The need for DMPs in the context of GXP guidelines and regulations is covered in detail by the Society for Clinical Data Management (SCDM) in their document on Data Management Plans[12].
The SCDM DMP guidelines state the following minimum standards for the creation, maintenance and implementation of Data Management Plans:
Integrity: Risk and Criticality, Impact and Consequences
Data Integrity is ultimately about creating and retaining quality data (and documents) that provide evidence of the safety, quality, and efficacy of drugs and the protection of public health e.g. the safety, rights, and well-being of those involved in clinical trials.
This is why regulators conduct inspections and want to see evidence of compliance with Data Integrity principles. For example, Data Integrity provides evidence of the quality and scientific rigor of a study; this in turn allows the impact on patient health and safety to be assessed – both for the participants in a study and those who might subsequently receive a drug or intervention that is marketed as a result.
The consequences of not maintaining Data Integrity from the perspective of an organisation responsible for the data, e.g. a Sponsor, includes: rejection of marketing applications; removal of a drug from market; the need to repeat or conduct additional work; reputational damage; or monetary penalties such as fines.
If Data Integrity cannot be demonstrated, for example, when reconstructing a study, then question marks will be raised on the quality of the study, whether the study design and its execution was appropriate, and the credibility of the results.
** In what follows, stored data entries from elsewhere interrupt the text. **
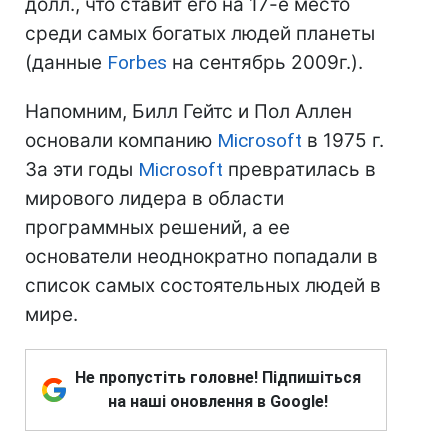
долл., что ставит его на 17-е место
среди самых богатых людей планеты
(данные
Forbes
на сентябрь 2009г.).
Напомним, Билл Гейтс и Пол Аллен
основали компанию
Microsoft
в 1975 г.
За эти годы
Microsoft
превратилась в
мирового лидера в области
программных решений, а ее
основатели неоднократно попадали в
список самых состоятельных людей в
мире.
Не пропустіть головне! Підпишіться
на наші оновлення в Google!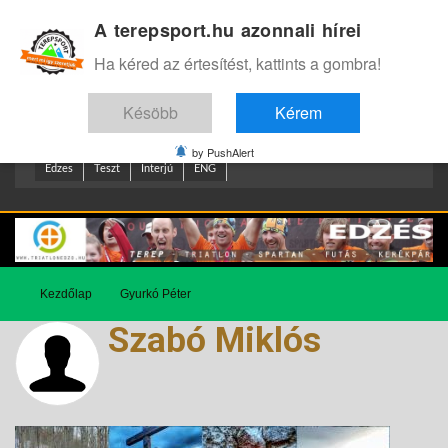
A terepsport.hu azonnali hírei
Bejelentkezés
.
Ha kéred az értesítést, kattints a gombra!
Késöbb
Kérem
by PushAlert
Edzes
Teszt
Interjú
ENG
Kezdőlap
Gyurkó Péter
Szabó Miklós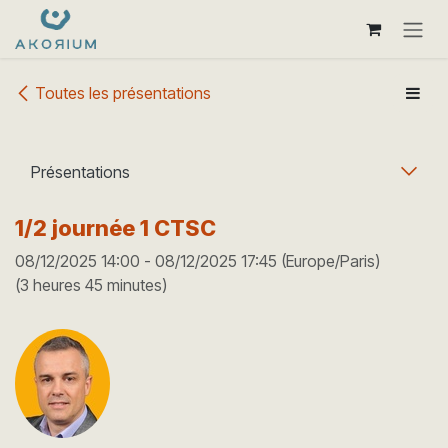
Se rendre au contenu
Toutes les présentations
Présentations
1/2 journée 1 CTSC
08/12/2025 14:00
-
08/12/2025 17:45
(
Europe/Paris
)
(
3 heures 45 minutes
)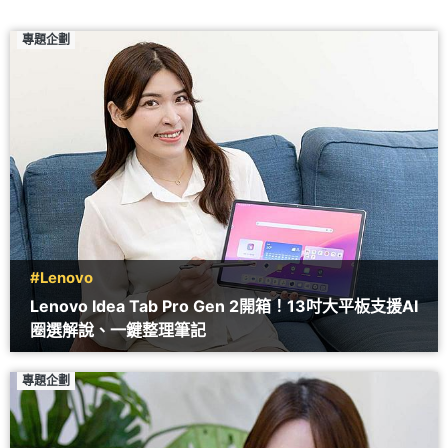
專題企劃
#Lenovo
Lenovo Idea Tab Pro Gen 2開箱！13吋大平板支援AI
圈選解說、一鍵整理筆記
專題企劃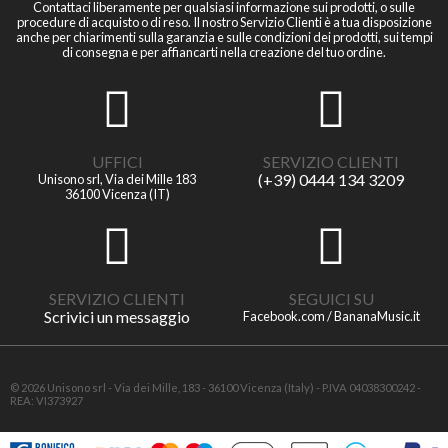
Contattaci liberamente per qualsiasi informazione sui prodotti, o sulle
procedure di acquisto o di reso. Il nostro Servizio Clienti è a tua disposizione
anche per chiarimenti sulla garanzia e sulle condizioni dei prodotti, sui tempi
di consegna e per affiancarti nella creazione del tuo ordine.
UFFICI
SERVIZIO CLIENTI
(+39) 0444 134 3209
Unisono srl, Via dei Mille 183
36100 Vicenza (IT)
SERVIZIO CLIENTI
SEGUICI SU
Scrivici un messaggio
Facebook.com / BananaMusic.it
© 2026 Unisono srl - Via dei Mille, 183 - 36100 Vicenza (Italy) - P.IVA 04038300242 -
REA: VI373927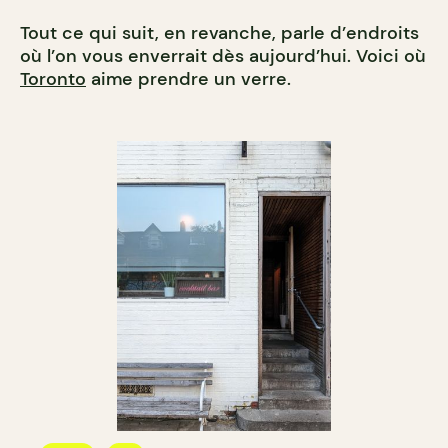
Tout ce qui suit, en revanche, parle d’endroits
où l’on vous enverrait dès aujourd’hui. Voici où
Toronto
aime prendre un verre.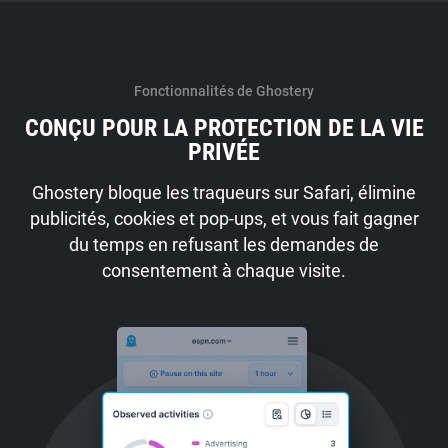
Fonctionnalités de Ghostery
CONÇU POUR LA PROTECTION DE LA VIE
PRIVÉE
Ghostery bloque les traqueurs sur Safari, élimine
publicités, cookies et pop-ups, et vous fait gagner
du temps en refusant les demandes de
consentement à chaque visite.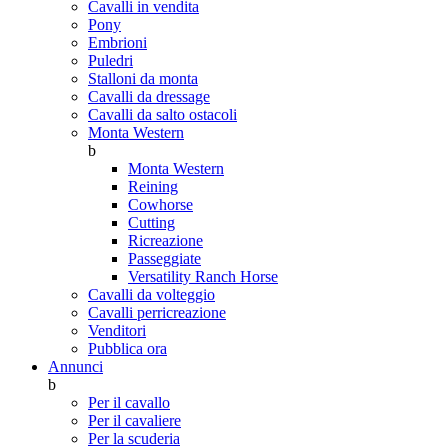
Cavalli in vendita
Pony
Embrioni
Puledri
Stalloni da monta
Cavalli da dressage
Cavalli da salto ostacoli
Monta Western
b
Monta Western
Reining
Cowhorse
Cutting
Ricreazione
Passeggiate
Versatility Ranch Horse
Cavalli da volteggio
Cavalli perricreazione
Venditori
Pubblica ora
Annunci
b
Per il cavallo
Per il cavaliere
Per la scuderia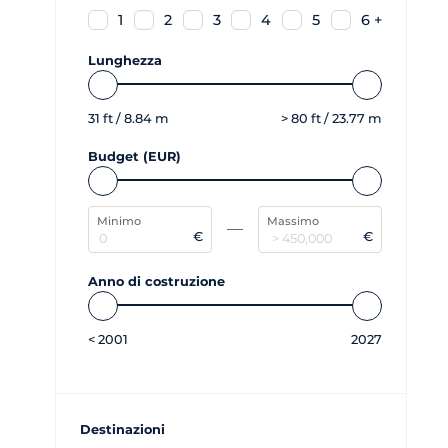
1
2
3
4
5
6 +
Lunghezza
31
ft /
8.84
m
>
80
ft /
23.77
m
Budget (EUR)
Minimo
Massimo
€
€
Anno di costruzione
<
2001
2027
Destinazioni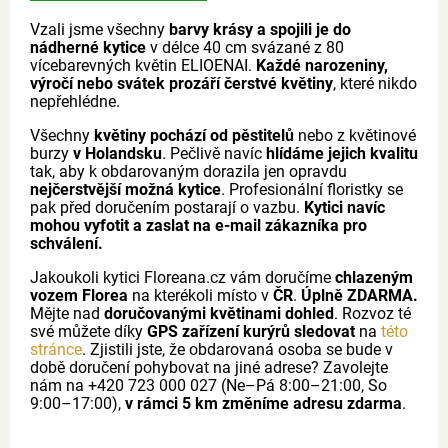
Vzali jsme všechny
barvy krásy a spojili je do
nádherné kytice
v délce 40 cm svázané z 80
vícebarevných květin ELIOENAI.
Každé narozeniny,
výročí nebo svátek prozáří čerstvé květiny
, které nikdo
nepřehlédne.
Všechny
květiny pochází od pěstitelů
nebo z květinové
burzy
v Holandsku
. Pečlivě navíc
hlídáme jejich kvalitu
tak, aby k obdarovaným dorazila jen opravdu
nejčerstvější možná kytice
. Profesionální floristky se
pak před doručením postarají o vazbu.
Kytici navíc
mohou vyfotit a zaslat na e-mail zákazníka pro
schválení.
Jakoukoli kytici Floreana.cz vám doručíme
chlazeným
vozem Florea
na kterékoli místo v
ČR
.
Úplně ZDARMA.
Mějte nad
doručovanými květinami dohled
. Rozvoz té
své můžete díky
GPS zařízení kurýrů sledovat
na
této
stránce
. Zjistili jste, že obdarovaná osoba se bude v
době doručení pohybovat na jiné adrese? Zavolejte
nám na +420 723 000 027 (Ne–Pá 8:00–21:00, So
9:00–17:00),
v rámci 5 km změníme adresu zdarma
.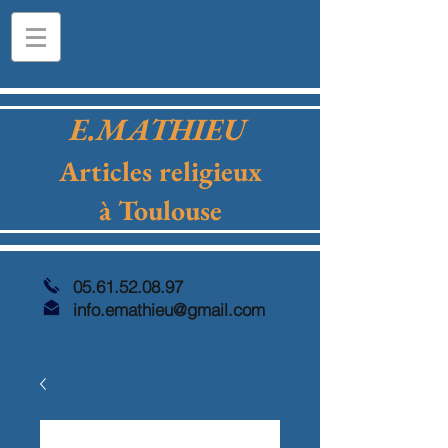
E.MATHIEU
Articles religieux
à Toulouse
05.61.52.08.97
info.emathieu@gmail.com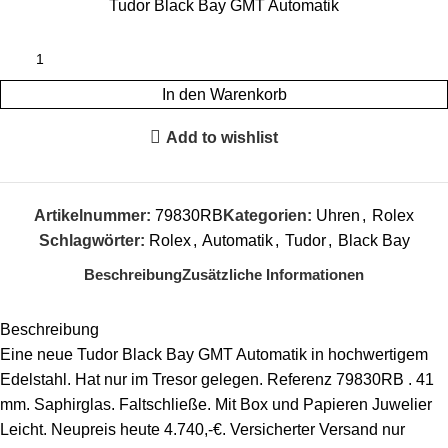
Tudor Black Bay GMT Automatik
In den Warenkorb
Add to wishlist
Artikelnummer:
79830RB
Kategorien:
Uhren
,
Rolex
Schlagwörter:
Rolex
,
Automatik
,
Tudor
,
Black Bay
Beschreibung
Zusätzliche Informationen
Beschreibung
Eine neue Tudor Black Bay GMT Automatik in hochwertigem
Edelstahl. Hat nur im Tresor gelegen. Referenz 79830RB . 41
mm. Saphirglas. Faltschließe. Mit Box und Papieren Juwelier
Leicht. Neupreis heute 4.740,-€. Versicherter Versand nur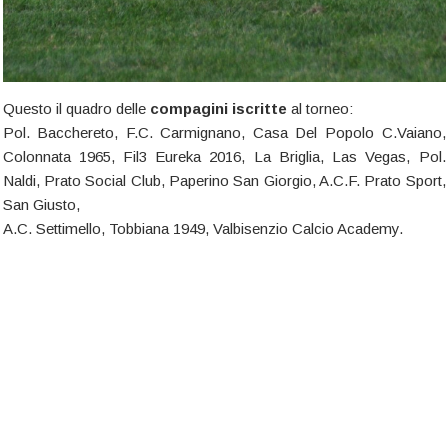
Questo il quadro delle
compagini iscritte
al torneo:
Pol. Bacchereto, F.C. Carmignano, Casa Del Popolo C.Vaiano,
Colonnata 1965, Fil3 Eureka 2016, La Briglia, Las Vegas, Pol.
Naldi, Prato Social Club, Paperino San Giorgio, A.C.F. Prato Sport,
San Giusto,
A.C. Settimello, Tobbiana 1949, Valbisenzio Calcio Academy.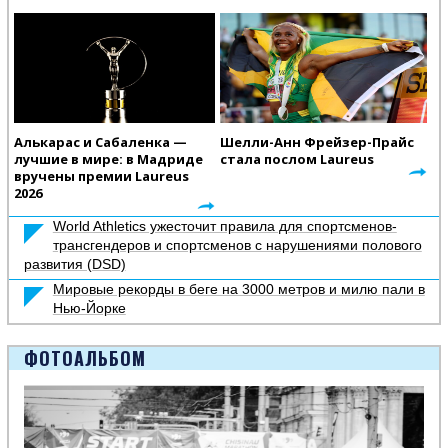
Алькарас и Сабаленка —
Шелли-Анн Фрейзер-Прайс
лучшие в мире: в Мадриде
стала послом Laureus
вручены премии Laureus
2026
World Athletics ужесточит правила для спортсменов-
трансгендеров и спортсменов с нарушениями полового
развития (DSD)
Мировые рекорды в беге на 3000 метров и милю пали в
Нью-Йорке
ФОТОАЛЬБОМ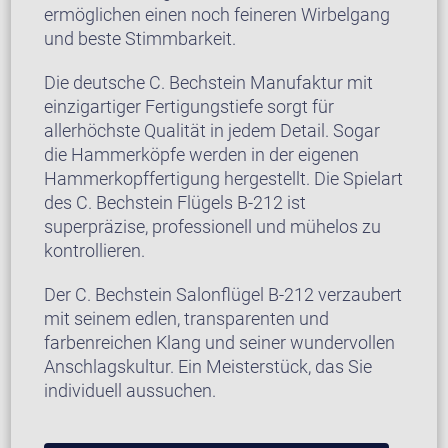
ermöglichen einen noch feineren Wirbelgang
und beste Stimmbarkeit.
Die deutsche C. Bechstein Manufaktur mit
einzigartiger Fertigungstiefe sorgt für
allerhöchste Qualität in jedem Detail. Sogar
die Hammerköpfe werden in der eigenen
Hammerkopffertigung hergestellt. Die Spielart
des C. Bechstein Flügels B-212 ist
superpräzise, professionell und mühelos zu
kontrollieren.
Der C. Bechstein Salonflügel B-212 verzaubert
mit seinem edlen, transparenten und
farbenreichen Klang und seiner wundervollen
Anschlagskultur. Ein Meisterstück, das Sie
individuell aussuchen.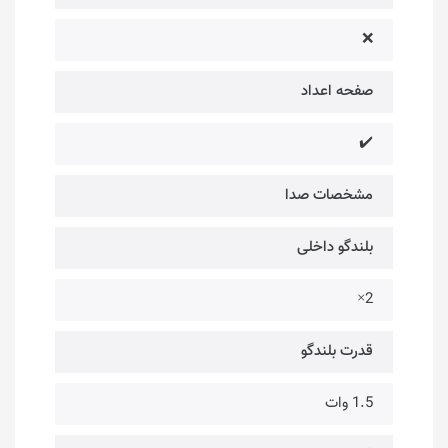
❌
صفحه اعداد
✔️
مشخصات صدا
بلندگو داخلی
2×
قدرت بلندگو
1.5 وات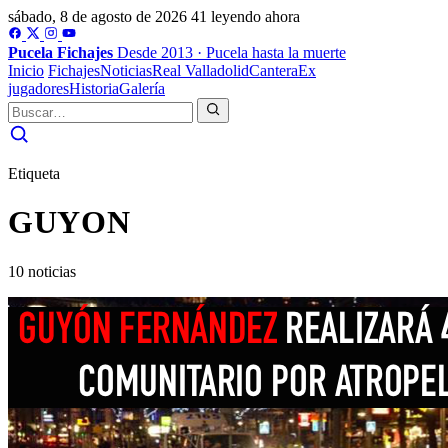
sábado, 8 de agosto de 2026
41 leyendo ahora
Pucela
Fichajes
Desde 2013 · Pucela hasta la muerte
Inicio
Fichajes
Noticias
Real Valladolid
Cantera
Ex
jugadores
Historia
Galería
Etiqueta
GUYON
10 noticias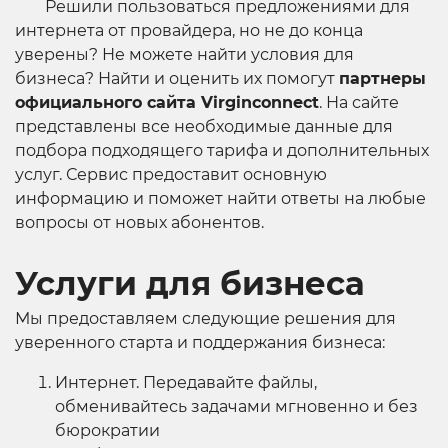
Решили пользоваться предложениями для
интернета от провайдера, но не до конца
уверены? Не можете найти условия для
бизнеса? Найти и оценить их помогут
партнеры
официального сайта Virginconnect
. На сайте
представлены все необходимые данные для
подбора подходящего тарифа и дополнительных
услуг. Сервис предоставит основную
информацию и поможет найти ответы на любые
вопросы от новых абонентов.
Услуги для бизнеса
Мы предоставляем следующие решения для
уверенного старта и поддержания бизнеса:
Интернет. Передавайте файлы,
обменивайтесь задачами мгновенно и без
бюрократии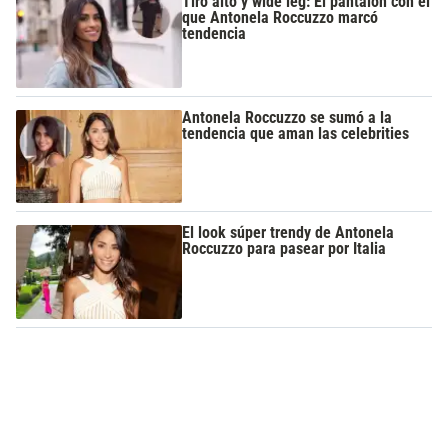
Tiro alto y wide leg: El pantalón con el
que Antonela Roccuzzo marcó
tendencia
Antonela Roccuzzo se sumó a la
tendencia que aman las celebrities
El look súper trendy de Antonela
Roccuzzo para pasear por Italia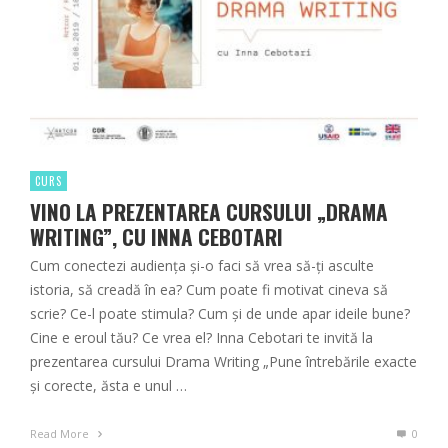
CURS
VINO LA PREZENTAREA CURSULUI „DRAMA
WRITING”, CU INNA CEBOTARI
Cum conectezi audiența și-o faci să vrea să-ți asculte
istoria, să creadă în ea? Cum poate fi motivat cineva să
scrie? Ce-l poate stimula? Cum și de unde apar ideile bune?
Cine e eroul tău? Ce vrea el? Inna Cebotari te invită la
prezentarea cursului Drama Writing „Pune întrebările exacte
și corecte, ăsta e unul …
Read More
0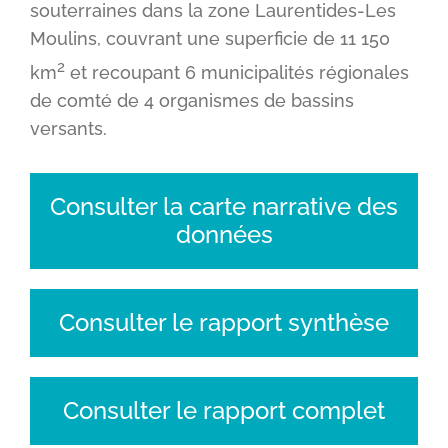
souterraines dans la zone Laurentides-Les
Moulins, couvrant une superficie de 11 150
2
km
et recoupant 6 municipalités régionales
de comté de 4 organismes de bassins
versants.
Consulter la carte narrative des
données
Consulter le rapport synthèse
Consulter le rapport complet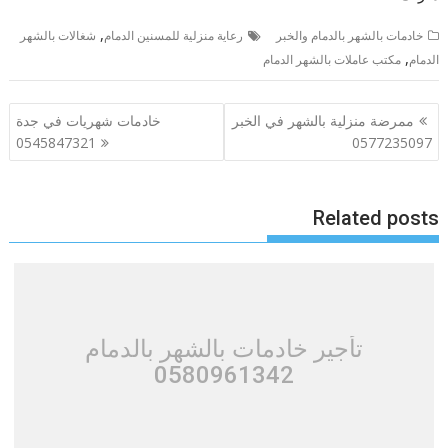
,
خادمات بالشهر بالدمام والخبر
رعاية منزلية للمسنين الدمام
شغالات بالشهر
,
الدمام
مكتب عاملات بالشهر الدمام
تصفّح
ممرضة منزلية بالشهر في الخبر
خادمات شهريات في جدة
المقالات
0545847321
0577235097
Related posts
تأجير خادمات بالشهر بالدمام
0580961342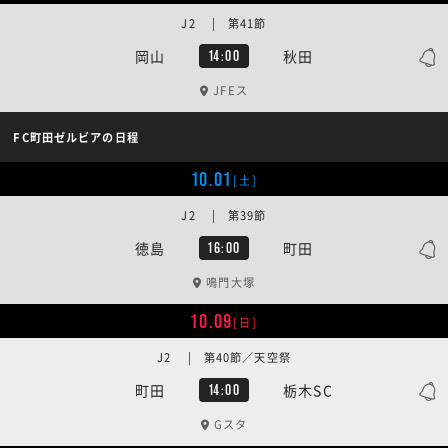
J2 | 第41節
岡山
秋田
14:00
JFEス
FC町田ゼルビアの日程
10.01
[土]
J2 | 第39節
徳島
町田
16:00
鳴門大塚
10.09
[日]
J2 | 第40節／天空祭
町田
栃木SC
14:00
Gスタ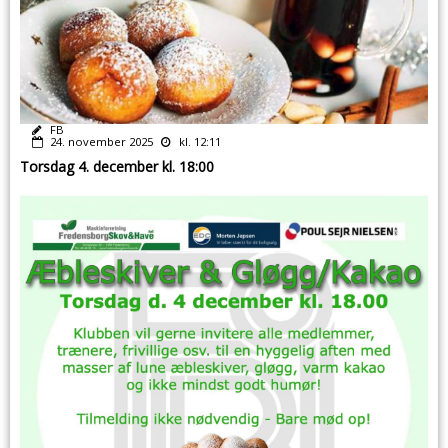
FB
24. november 2025
kl. 12:11
Torsdag 4. december kl. 18:00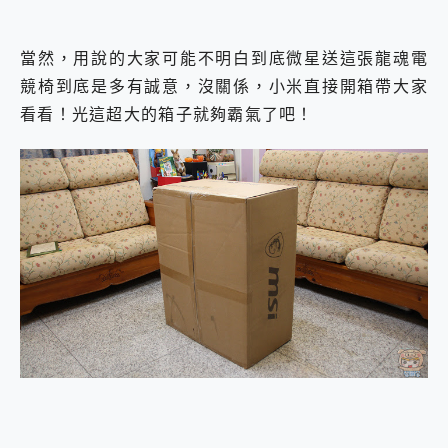
當然，用說的大家可能不明白到底微星送這張龍魂電
競椅到底是多有誠意，沒關係，小米直接開箱帶大家
看看！光這超大的箱子就夠霸氣了吧！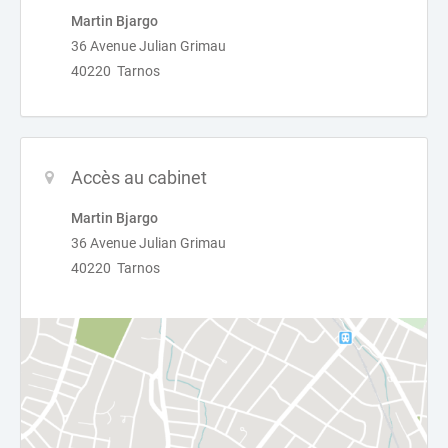
Martin Bjargo
36 Avenue Julian Grimau
40220 Tarnos
Accès au cabinet
Martin Bjargo
36 Avenue Julian Grimau
40220 Tarnos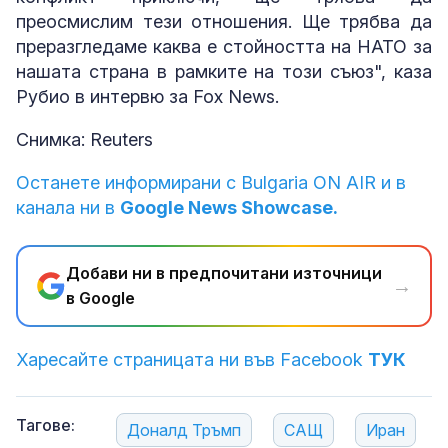
преосмислим тези отношения. Ще трябва да
преразгледаме каква е стойността на НАТО за
нашата страна в рамките на този съюз", каза
Рубио в интервю за Fox News.
Снимка: Reuters
Останете информирани с Bulgaria ON AIR и в
канала ни в
Google News Showcase.
Добави ни в предпочитани източници
→
в Google
Харесайте страницата ни във Facebook
ТУК
Тагове:
Доналд Тръмп
САЩ
Иран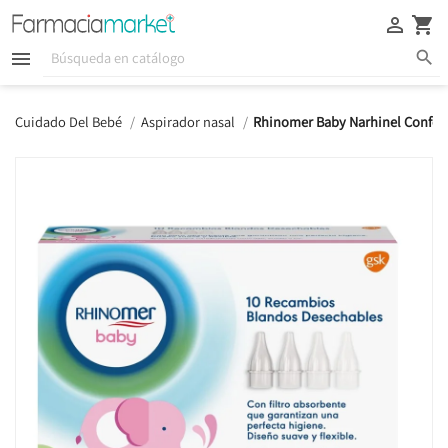





Cuidado Del Bebé
Aspirador nasal
Rhinomer Baby Narhinel Confor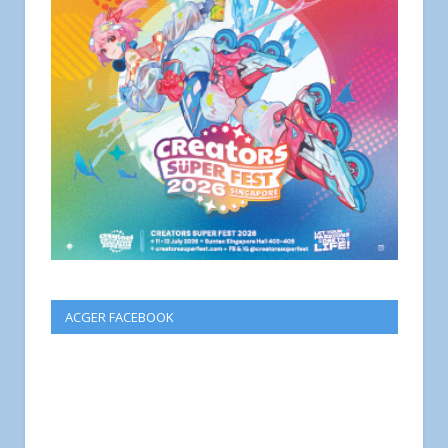
ACGER FACEBOOK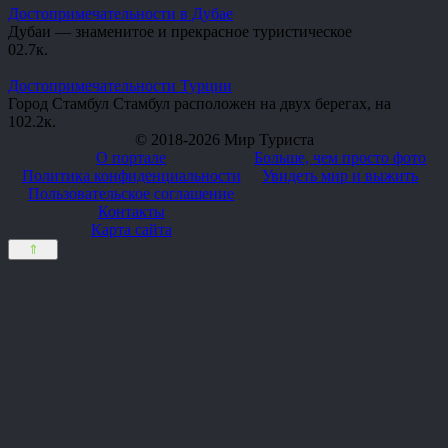
Достопримечательности в Дубае
Дубаи — знаменитое и прекрасное туристическое
0
2.7к.
Достопримечательности Турции
Город Стамбул Стамбул расположен на двух берегах, на
10
2.2к.
© 2018-2026 Мир Туриста
О портале
Больше, чем просто фото
Политика конфиденциальности
Увидеть мир и выжить
Пользовательское соглашение
Контакты
Карта сайта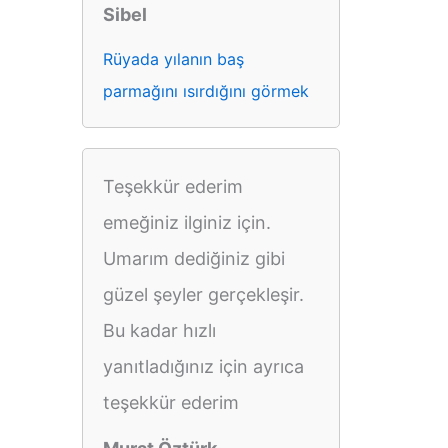
Sibel
Rüyada yılanın baş
parmağını ısırdığını görmek
Teşekkür ederim
emeğiniz ilginiz için.
Umarım dediğiniz gibi
güzel şeyler gerçekleşir.
Bu kadar hızlı
yanıtladığınız için ayrıca
teşekkür ederim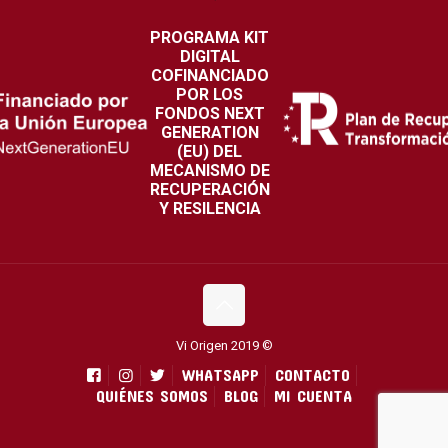
PROGRAMA KIT
DIGITAL
COFINANCIADO
POR LOS
FONDOS NEXT
GENERATION
(EU) DEL
MECANISMO DE
RECUPERACIÓN
Y RESILENCIA
Vi Origen 2019 ©
WHATSAPP
CONTACTO
QUIÉNES SOMOS
BLOG
MI CUENTA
This in turn raises issues of the safety of study subjects and wider issues such as whether it is ethical to involve subjects in a study that cannot be demonstrated to have been done to a high standard of quality.
The industry and regulators are moving to a risk-based approach where the measures needed to ensure Data Integrity should be
proportionate to the impact and consequences of not achieving Data Integrity, such as the health and safety of patients.
This can be seen in the Data Integrity guidelines from the regulators, which is an area of active development and evolution, for example as seen in draft guidelines from the WHO in 2020[13], the EMA in 2021[14], the ongoing collaboration between the FDA and MHRA in workshops on Data Integrity in 2020[15] and 2021[16], and the new version of GAMP5 released in 2022[17], to name but some.
What is clear is that there needs to be a quality by design and risk-based approach where the criticality of the data and the need for Data Integrity can be matched to the approach taken by an organisation when archiving that data and employing LTDP good practice. This is why this report uses maturity models for LTDP so that an appropriate level can be selected and matched to the criticality of the data that needs to be archived and preserved by an organisation.
An organisation can perform a risk-based assessment of their data in line with guidance from the regulators and then match this to an appropriate level of LTDP.